Part 1 – Introduction to Hive
Hive is a data warehouse system built on top of Hadoop, allowing queries to be run through Hive Query Language (HiveQL), a language similar to SQL. Hive is best used where data structures are rigid and flat and where operations such as JOINs are needed i.e. operations that are simple in HiveQL, but very complex in standard Java MapReduce or Streaming.
In Hive, since you are using HDFS, large datasets can be manipulated across many nodes, while viewing data as a table and creating queries as if it were a database.
Issues with Hive
Hive is slowed by time spent communicating with MapReduce. However, many solutions exist which do not use MapReduce, such as Shark and Impala.

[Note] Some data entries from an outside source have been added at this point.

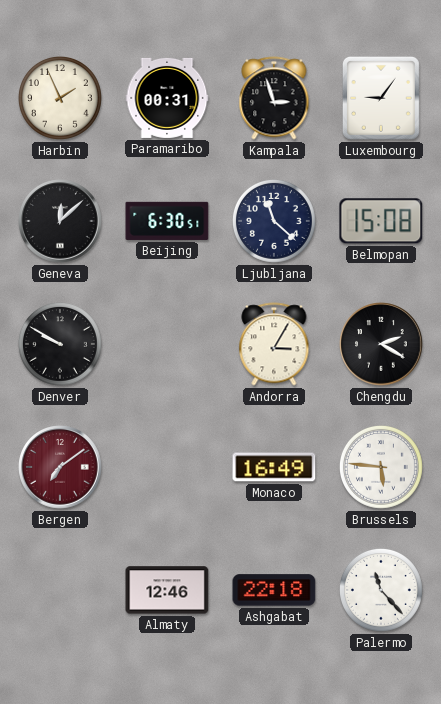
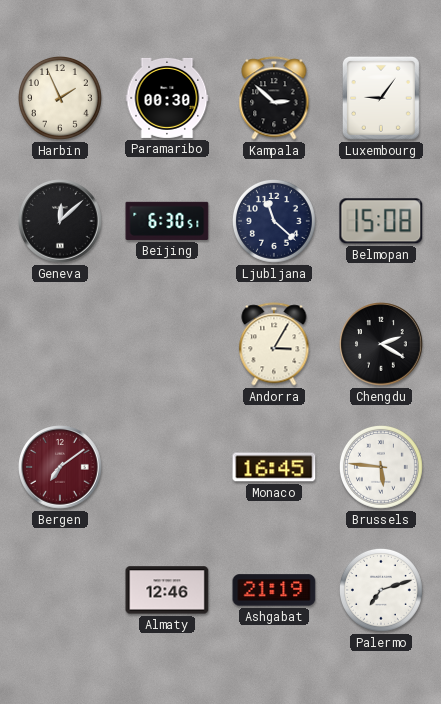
Paramaribo: 00:31 -> 00:30
Kampala: 2:57 -> 2:52
Denver: 9:50 -> none
Monaco: 16:49 -> 16:45
Ashgabat: 22:18 -> 21:19
Palermo: 11:23 -> 7:12
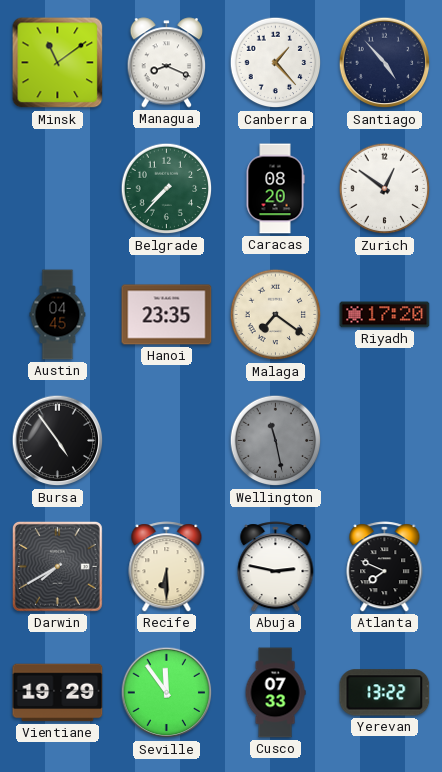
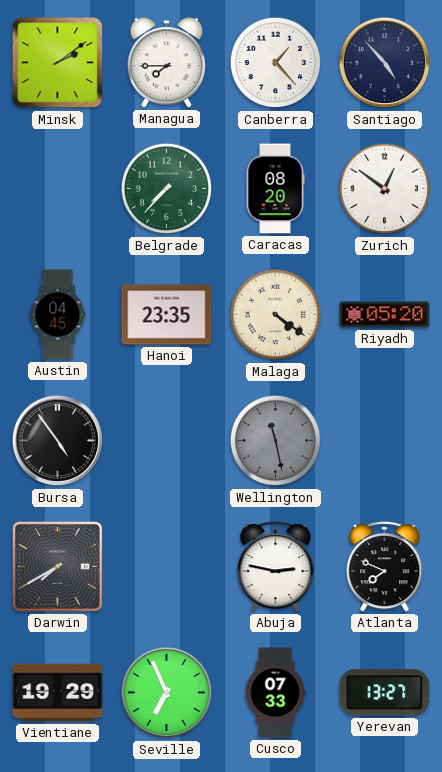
Minsk: 11:09 -> 2:09
Managua: 8:19 -> 7:45
Malaga: 7:21 -> 4:21
Riyadh: 17:20 -> 05:20
Recife: 6:30 -> none
Seville: 11:54 -> 6:56
Yerevan: 13:22 -> 13:27
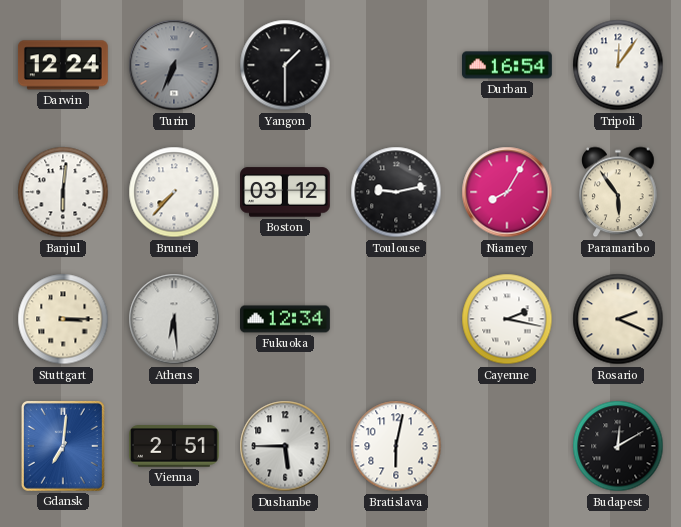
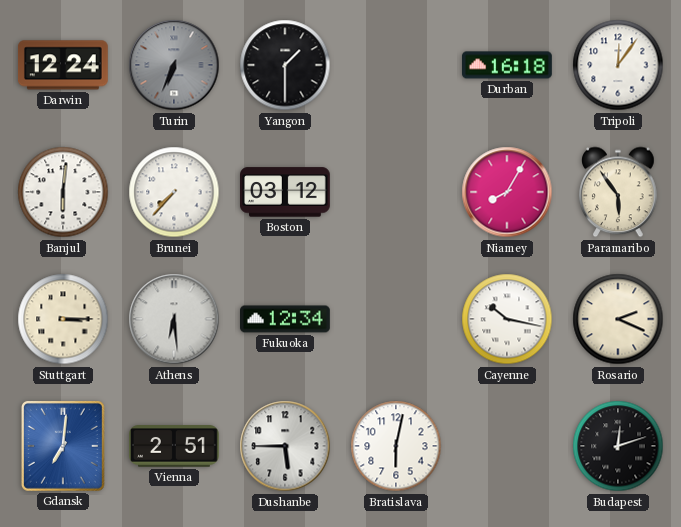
Durban: 16:54 -> 16:18
Toulouse: 9:13 -> none
Cayenne: 2:17 -> 10:17
Budapest: 12:10 -> 12:12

Shark is fault tolerant like Hadoop – when one node fails, data is moved to another node so the whole query doesn’t fail. This is very useful for large datasets, where node failure is likely and queries take time.
Simple Hive Example
Take a simple file demoTable.txt which lists 4 famous Spanish League footballers of the 1950s/1960s:
PlayerID PlayerName Birth 1 Alfredo di Stefano 1926 2 Luis Suarez 1935 3 Ferenc Puskas 1927 4 Zoltan Czibor 1929
First create a table with a schema and load some data from HDFS into Hive:
CREATE TABLE demoTable (ID INT, PlayerName STRING, Birth INT) ROW FORMAT DELIMITED FIELDS TERMINATED BY 't' STORED AS TEXTFILE LOCATION 'demoTable.txt';
Now for a simple query to find players born before 1930:
INSERT OVERWRITE DIRECTORY 'demoResults' SELECT PlayerName FROM demoTable WHERE Birth<1930;
This results in the following output, which can be found in the new directory demoResults:
Alfredo di Stefano Ferenc Puskas Zoltan Czibor
Key Differences between SQL and HiveQL
Hortonworks’ cheat sheet covers key differences between SQL and HiveQL as well as code for basic tasks.
One notable example is that JOIN conditions have to be exact (unlike in SQL), however there are various ways around this e.g. WHERE clauses or CROSS JOINs can be used instead. Also, HiveQL is constantly being updated to remove as many of these restrictions as possible.
Part 2 – MovieLens Dataset
Lets look at the University of Minnesota’s MovieLens dataset and the “10M” dataset, which has 10,000,054 ratings and 95,580 tags applied to 10,681 movies by 71,567 users of the online movie recommender service MovieLens. Not all users provided both ratings and tags – 69,878 rated films (at least 20 each), while only 4,016 applied tags to films.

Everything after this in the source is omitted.